The response should contain all of the data below, reproduced exactly, and no pictures.
[Data in this exercise Boundary: Start]
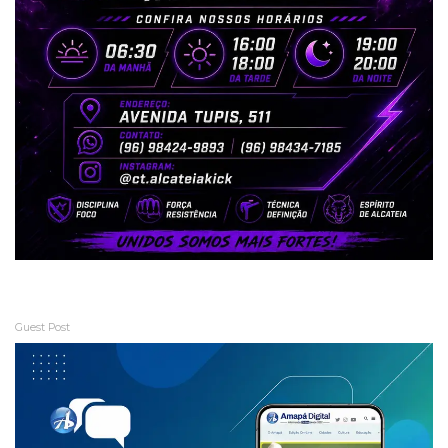
Guest Post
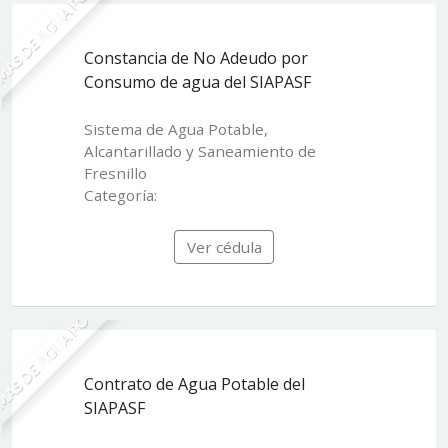
MAS DE AGUA POTABLE
Constancia de No Adeudo por
Consumo de agua del SIAPASF
Sistema de Agua Potable,
Alcantarillado y Saneamiento de
Fresnillo
Categoría:
Ver cédula
MAS DE AGUA POTABLE
Contrato de Agua Potable del
SIAPASF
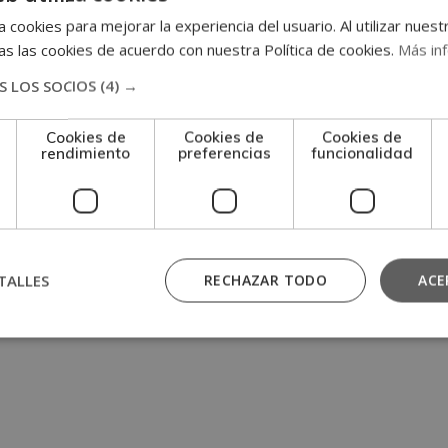
Habla
 cookies para mejorar la experiencia del usuario. Al utilizar nuest
s las cookies de acuerdo con nuestra Política de cookies.
Más in
1.500€
3.000€
 LOS SOCIOS
(4) →
Cookies de
Cookies de
Cookies de
rendimiento
preferencias
funcionalidad
TALLES
RECHAZAR TODO
ACE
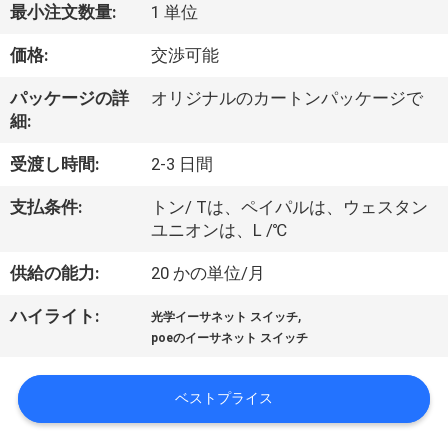
最小注文数量:
1 単位
わ
価格:
交渉可能
た
パッケージの詳
オリジナルのカートンパッケージで
し
細:
た
受渡し時間:
2-3 日間
ち
支払条件:
トン/ Tは、ペイパルは、ウェスタン
に
ユニオンは、L /℃
つ
供給の能力:
20 かの単位/月
い
,
ハイライト:
光学イーサネット スイッチ
poeのイーサネット スイッチ
て
ベストプライス
工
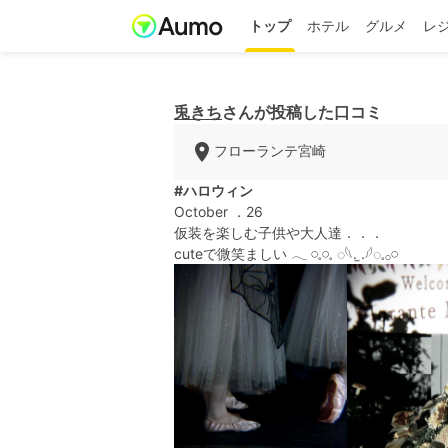
トップ
ホテル
グルメ
レ
兎きち
さんが投稿した口コミ
フローランテ宮崎
#ハロウィン
October ．26
仮装を楽しむ子供や大人達．．．
cuteで微笑ましい 𓂃 𓏸𓈒𓏸𓈒 ◌𓆩. ̫.𓆪︎︎◌𓈒𓂂𓏸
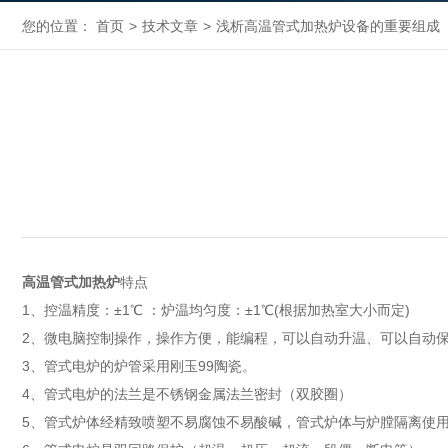
您的位置：
首页
>
技术文章
>
浅析高温管式加热炉设备的重要组成
高温管式加热炉
特点
1、控温精度：±1℃ ：炉温均匀度：±1℃(根据加热室大小而定)
2、微电脑控制操作，操作方便，能编程，可以自动升温、可以自动
3、管式电炉的炉管采用刚玉99陶瓷。
4、管式电炉的法兰是不锈钢金属法兰密封（双胶圈）
5、管式炉体经精致喷塑不易腐蚀不易酸碱，管式炉体与炉膛隔离使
[Data in this exercise Boundary: End]
» **Solution to the problem**
Guest Post
MAS DE AGUA POTABLE
Constancia de No Adeudo por
Consumo de agua del SIAPASF
Sistema de Agua Potable,
Alcantarillado y Saneamiento de
Fresnillo
Categoría:
Ver cédula
MAS DE AGUA POTABLE
Contrato de Agua Potable del
SIAPASF
Habla
 cookies para mejorar la experiencia del usuario. Al utilizar nuest
s las cookies de acuerdo con nuestra Política de cookies.
Más in
1.500€
3.000€
 LOS SOCIOS
(4) →
Cookies de
Cookies de
Cookies de
rendimiento
preferencias
funcionalidad
TALLES
RECHAZAR TODO
ACE
最小注文数量:
1 単位
わ
価格:
交渉可能
た
パッケージの詳
オリジナルのカートンパッケージで
し
細:
た
受渡し時間:
2-3 日間
ち
支払条件:
トン/ Tは、ペイパルは、ウェスタン
に
ユニオンは、L /℃
つ
供給の能力:
20 かの単位/月
い
,
ハイライト:
光学イーサネット スイッチ
poeのイーサネット スイッチ
て
ベストプライス
工
トップ
ホテル
グルメ
レ
兎きち
さんが投稿した口コミ
フローランテ宮崎
#ハロウィン
October ．26
仮装を楽しむ子供や大人達．．．
cuteで微笑ましい 𓂃 𓏸𓈒𓏸𓈒 ◌𓆩. ̫.𓆪︎︎◌𓈒𓂂𓏸
您的位置：
首页
>
技术文章
>
浅析高温管式加热炉设备的重要组成
高温管式加热炉
特点
1、控温精度：±1℃ ：炉温均匀度：±1℃(根据加热室大小而定)
2、微电脑控制操作，操作方便，能编程，可以自动升温、可以自动
3、管式电炉的炉管采用刚玉99陶瓷。
4、管式电炉的法兰是不锈钢金属法兰密封（双胶圈）
5、管式炉体经精致喷塑不易腐蚀不易酸碱，管式炉体与炉膛隔离使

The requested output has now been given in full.